I’ve had a lot of opportunity to get some reading in while spending time in the beautiful Chania. One of the books I’m reading is Logic as algebra, written by Halmos himself.

One of the examples in the book really stuck out for me — this post is about that example.

A formal language, described informally, is just a set of words that are composed from letters from an alphabet. For example, suppose we have the following alphabet:

\[ \Sigma = \left\{ D, N, E, A \right\} \]

and that our words are built up inductively from \(DED\), \(NEN\), and the following rewrite rules:

- \(D \rightarrow DAN\)
- \(D \rightarrow NAD\)
- \(N \rightarrow DAD\)
- \(N \rightarrow NAN\)

Some examples of words in our language are \(DED\), \(DANED\), \(NANADADEN\), and so on.

When we have a language, we generally want to create a parser for it. A parser has one task: given a word, does it exist in the language or not?

Given a BNF description of the language’s grammar, it’s very easy to create a parser. The BNF for our language is as follows:

```
<eqn> ::= <d> "e" <d>
| <n> "e" <n>
<d> ::= <d> "a" <n>
| <n> "a" <d>
| "d"
<n> ::= <n> "a" <n>
| <d> "a" <d>
| "n"
```

**Exercise:** Remove the left recursion from this grammar and implement a parser for it using a method of your choice.

So far, everything is all fine and dandy. But the syntax of a language has no meaning on its own — there is an additional step of denoting words in our language with an interpretation.
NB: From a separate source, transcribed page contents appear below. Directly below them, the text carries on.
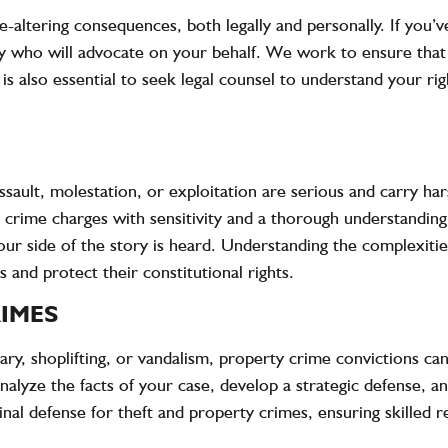
e-altering consequences, both legally and personally. If you
ey who will advocate on your behalf. We work to ensure that 
 is also essential to seek legal counsel to understand your rig
ssault, molestation, or exploitation are serious and carry ha
ex crime charges with sensitivity and a thorough understandin
our side of the story is heard. Understanding the complexities
s and protect their constitutional rights.
IMES
y, shoplifting, or vandalism, property crime convictions can 
nalyze the facts of your case, develop a strategic defense, a
nal defense for theft and property crimes, ensuring skilled r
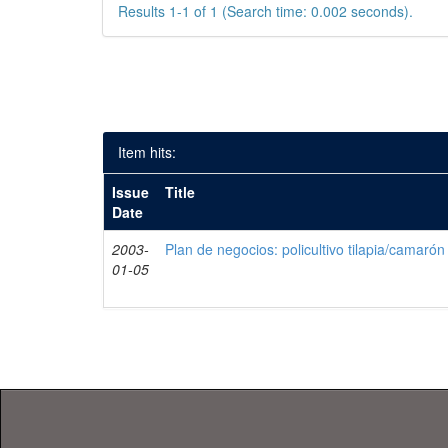
Results 1-1 of 1 (Search time: 0.002 seconds).
Item hits:
Issue
Title
Date
2003-
Plan de negocios: policultivo tilapia/camarón
01-05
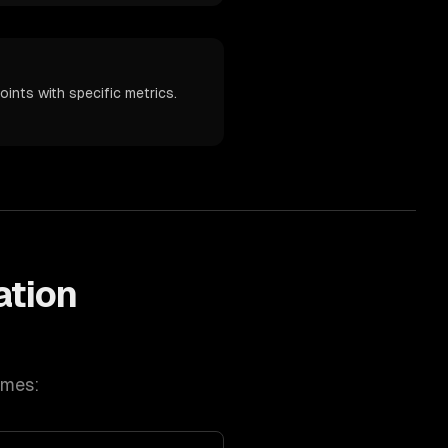
ints with specific metrics.
ation
omes:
Suppose that we interpret our language as a logical theory. Every word in the language represents a provable theorem. If that were the case, then a parser for this language would effectively be a theorem prover — given a theorem, is it provable in the theory or not?

The language we described above has one such interpretation. It can be thought of as equations over natural numbers involving parity; the addition of two odd numbers is an even number, and so on.

Given that:

- \(D\) means an od
**d**number - \(N\) means an eve
**n**number - \(E\) means
**e**quals - \(A\) means
**a**ddition

So when we have the word \(DANED\), that’s really saying:

\[ \text{odd} + \text{even} = \text{odd} \]

Not many logical theories can be captured so nicely in this way, but it is an interesting & useful way to think about them.